Problem requirements: Set down the records exactly as they stand, except for any pictures, which you should omit.

(Stored data entries)

+++

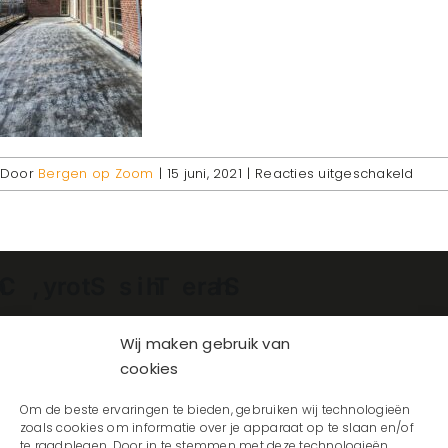
voor
Door
Bergen op Zoom
|
15 juni, 2021
|
Reacties uitgeschakeld
IMG-
2021
WA0
Facebook
X
Reddit
LinkedIn
WhatsApp
Telegram
Tumblr
Pinterest
Vk
Xing
E-
mail
Wij maken gebruik van
cookies
Om de beste ervaringen te bieden, gebruiken wij technologieën
zoals cookies om informatie over je apparaat op te slaan en/of
te raadplegen. Door in te stemmen met deze technologieën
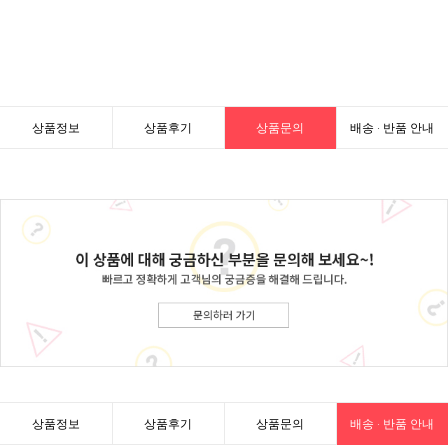
상품정보
상품후기
상품문의
배송 · 반품 안내
상품정보
상품후기
상품문의
배송 · 반품 안내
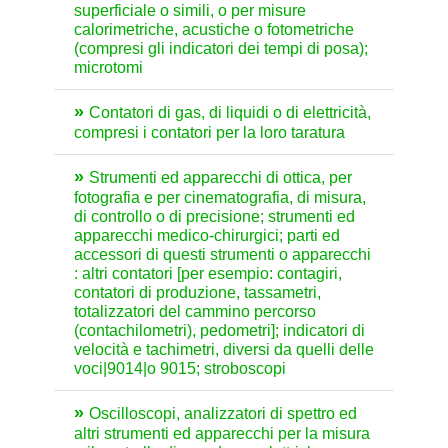
superficiale o simili, o per misure
calorimetriche, acustiche o fotometriche
(compresi gli indicatori dei tempi di posa);
microtomi
Contatori di gas, di liquidi o di elettricità,
compresi i contatori per la loro taratura
Strumenti ed apparecchi di ottica, per
fotografia e per cinematografia, di misura,
di controllo o di precisione; strumenti ed
apparecchi medico-chirurgici; parti ed
accessori di questi strumenti o apparecchi
: altri contatori [per esempio: contagiri,
contatori di produzione, tassametri,
totalizzatori del cammino percorso
(contachilometri), pedometri]; indicatori di
velocità e tachimetri, diversi da quelli delle
voci|9014|o 9015; stroboscopi
Oscilloscopi, analizzatori di spettro ed
altri strumenti ed apparecchi per la misura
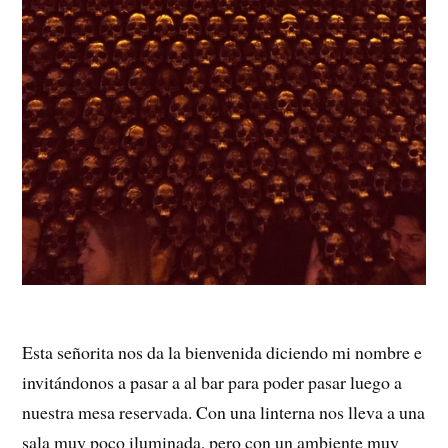
Esta señorita nos da la bienvenida diciendo mi nombre e
invitándonos a pasar a al bar para poder pasar luego a
nuestra mesa reservada. Con una linterna nos lleva a una
sala muy poco iluminada, pero con un ambiente muy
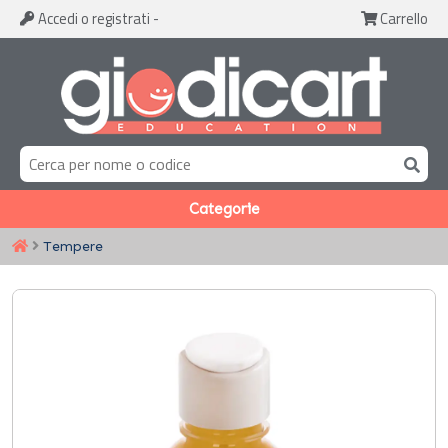
Accedi
o registrati
-
Carrello
Categorie
Tempere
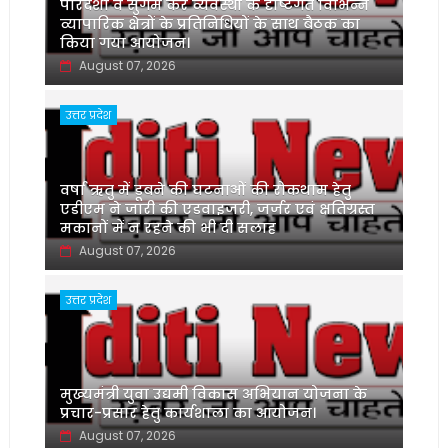
पारदर्शी व सुगम कर व्यवस्था के दृष्टिगत विभिन्न
व्यापारिक क्षेत्रों के प्रतिनिधियों के साथ बैठक का
किया गया आयोजन।
August 07, 2026
उत्तर प्रदेश
वर्षा ऋतु में डूबने की घटनाओं की रोकथाम हेतु
एडीएम ने जारी की एडवाइजरी, जर्जर एवं क्षतिग्रस्त
मकानों में न रहने की भी दी सलाह
August 07, 2026
उत्तर प्रदेश
मुख्यमंत्री युवा उद्यमी विकास अभियान योजना के
प्रचार-प्रसार हेतु कार्यशाला का आयोजन।
August 07, 2026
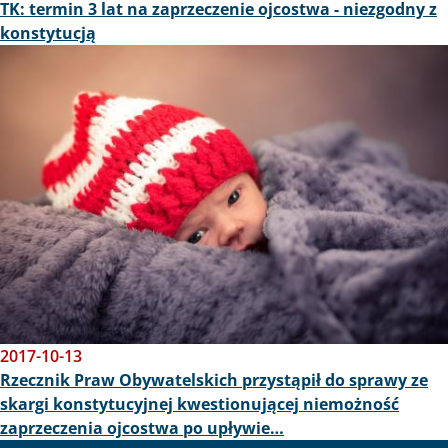
TK: termin 3 lat na zaprzeczenie ojcostwa - niezgodny z
konstytucją
Obraz
2017-10-13
Rzecznik Praw Obywatelskich przystąpił do sprawy ze
skargi konstytucyjnej kwestionującej niemożność
zaprzeczenia ojcostwa po upływie…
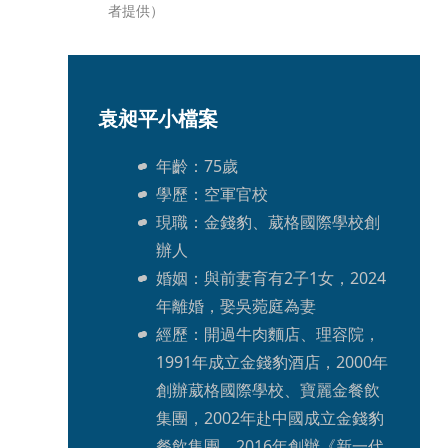
者提供）
袁昶平小檔案
年齡：75歲
學歷：空軍官校
現職：金錢豹、葳格國際學校創
辦人
婚姻：與前妻育有2子1女，2024
年離婚，娶吳菀庭為妻
經歷：開過牛肉麵店、理容院，
1991年成立金錢豹酒店，2000年
創辦葳格國際學校、寶麗金餐飲
集團，2002年赴中國成立金錢豹
餐飲集團，2016年創辦《新一代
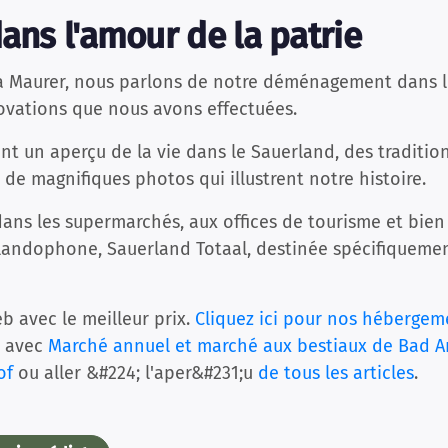
dans l'amour de la patrie
ta Maurer, nous parlons de notre déménagement dans 
ovations que nous avons effectuées.
 un aperçu de la vie dans le Sauerland, des tradition
is de magnifiques photos qui illustrent notre histoire.
ans les supermarchés, aux offices de tourisme et bien s
andophone, Sauerland Totaal, destinée spécifiquement
b avec le meilleur prix.
Cliquez ici pour nos hébergem
te avec
Marché annuel et marché aux bestiaux de Bad A
of
ou aller &#224; l'aper&#231;u
de tous les articles
.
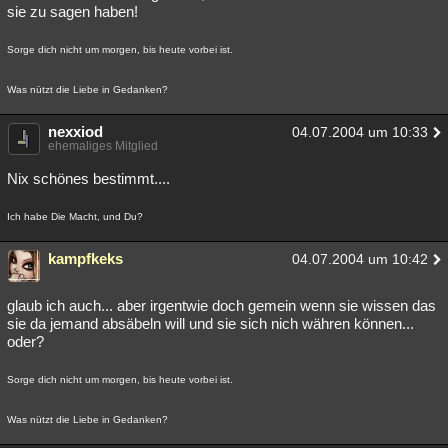
sie zu sagen haben!
Sorge dich nicht um morgen, bis heute vorbei ist.
Was nützt die Liebe in Gedanken?
nexxiod
04.07.2004 um 10:33
ehemaliges Mitglied
Nix schönes bestimmt....
Ich habe Die Macht, und Du?
kampfkeks
04.07.2004 um 10:42
glaub ich auch... aber irgentwie doch gemein wenn sie wissen das
sie da jemand absäbeln will und sie sich nich währen können...
oder?
Sorge dich nicht um morgen, bis heute vorbei ist.
Was nützt die Liebe in Gedanken?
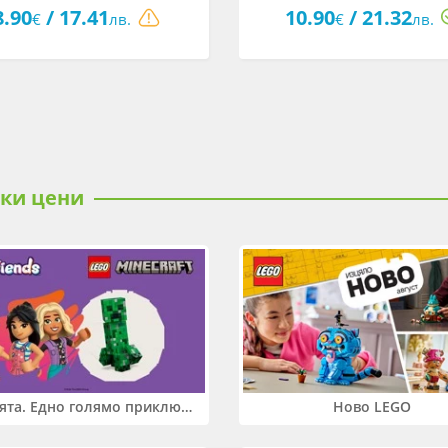
Пес Патрул
8.90
/ 17.41
10.90
/ 21.32
€
лв.
€
лв.
ски цени
Два свята. Едно голямо приключение. Купи 2 продукта LEGO® Friends и/или LEGO® Minecraft и вземи -27%
Ново LEGO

+++

Exercise response:
voor
Door
Bergen op Zoom
|
15 juni, 2021
|
Reacties uitgeschakeld
IMG-
2021
WA0
Facebook
X
Reddit
LinkedIn
WhatsApp
Telegram
Tumblr
Pinterest
Vk
Xing
E-
mail
Wij maken gebruik van
cookies
Om de beste ervaringen te bieden, gebruiken wij technologieën
zoals cookies om informatie over je apparaat op te slaan en/of
te raadplegen. Door in te stemmen met deze technologieën
상품정보
상품후기
상품문의
배송 · 반품 안내
상품정보
상품후기
상품문의
배송 · 반품 안내
superficiale o simili, o per misure
calorimetriche, acustiche o fotometriche
(compresi gli indicatori dei tempi di posa);
microtomi
Contatori di gas, di liquidi o di elettricità,
compresi i contatori per la loro taratura
Strumenti ed apparecchi di ottica, per
fotografia e per cinematografia, di misura,
di controllo o di precisione; strumenti ed
apparecchi medico-chirurgici; parti ed
accessori di questi strumenti o apparecchi
: altri contatori [per esempio: contagiri,
contatori di produzione, tassametri,
totalizzatori del cammino percorso
(contachilometri), pedometri]; indicatori di
velocità e tachimetri, diversi da quelli delle
voci|9014|o 9015; stroboscopi
Oscilloscopi, analizzatori di spettro ed
altri strumenti ed apparecchi per la misura
Esta señorita nos da la bienvenida diciendo mi nombre e
invitándonos a pasar a al bar para poder pasar luego a
nuestra mesa reservada. Con una linterna nos lleva a una
sala muy poco iluminada, pero con un ambiente muy
Accedi
o registrati
-
Carrello
Categorie
Tempere
पारदर्शी व सुगम कर व्यवस्था के दृष्टिगत विभिन्न
व्यापारिक क्षेत्रों के प्रतिनिधियों के साथ बैठक का
किया गया आयोजन।
August 07, 2026
उत्तर प्रदेश
वर्षा ऋतु में डूबने की घटनाओं की रोकथाम हेतु
एडीएम ने जारी की एडवाइजरी, जर्जर एवं क्षतिग्रस्त
मकानों में न रहने की भी दी सलाह
August 07, 2026
उत्तर प्रदेश
मुख्यमंत्री युवा उद्यमी विकास अभियान योजना के
प्रचार-प्रसार हेतु कार्यशाला का आयोजन।
August 07, 2026
TK: termin 3 lat na zaprzeczenie ojcostwa - niezgodny z
konstytucją
Obraz
2017-10-13
Rzecznik Praw Obywatelskich przystąpił do sprawy ze
skargi konstytucyjnej kwestionującej niemożność
zaprzeczenia ojcostwa po upływie…
者提供）
袁昶平小檔案
年齡：75歲
學歷：空軍官校
現職：金錢豹、葳格國際學校創
辦人
婚姻：與前妻育有2子1女，2024
年離婚，娶吳菀庭為妻
經歷：開過牛肉麵店、理容院，
1991年成立金錢豹酒店，2000年
創辦葳格國際學校、寶麗金餐飲
集團，2002年赴中國成立金錢豹
餐飲集團，2016年創辦《新一代
dans l'amour de la patrie
ta Maurer, nous parlons de notre déménagement dans 
ovations que nous avons effectuées.
 un aperçu de la vie dans le Sauerland, des tradition
is de magnifiques photos qui illustrent notre histoire.
ans les supermarchés, aux offices de tourisme et bien s
andophone, Sauerland Totaal, destinée spécifiquement
b avec le meilleur prix.
Cliquez ici pour nos hébergem
te avec
Marché annuel et marché aux bestiaux de Bad A
of
ou aller &#224; l'aper&#231;u
de tous les articles
.
sie zu sagen haben!
Sorge dich nicht um morgen, bis heute vorbei ist.
Was nützt die Liebe in Gedanken?
nexxiod
04.07.2004 um 10:33
ehemaliges Mitglied
Nix schönes bestimmt....
Ich habe Die Macht, und Du?
kampfkeks
04.07.2004 um 10:42
glaub ich auch... aber irgentwie doch gemein wenn sie wissen das
sie da jemand absäbeln will und sie sich nich währen können...
oder?
Sorge dich nicht um morgen, bis heute vorbei ist.
Was nützt die Liebe in Gedanken?
Пес Патрул
8.90
/ 17.41
10.90
/ 21.32
€
лв.
€
лв.
ски цени
Два свята. Едно голямо приключение. Купи 2 продукта LEGO® Friends и/или LEGO® Minecraft и вземи -27%
Ново LEGO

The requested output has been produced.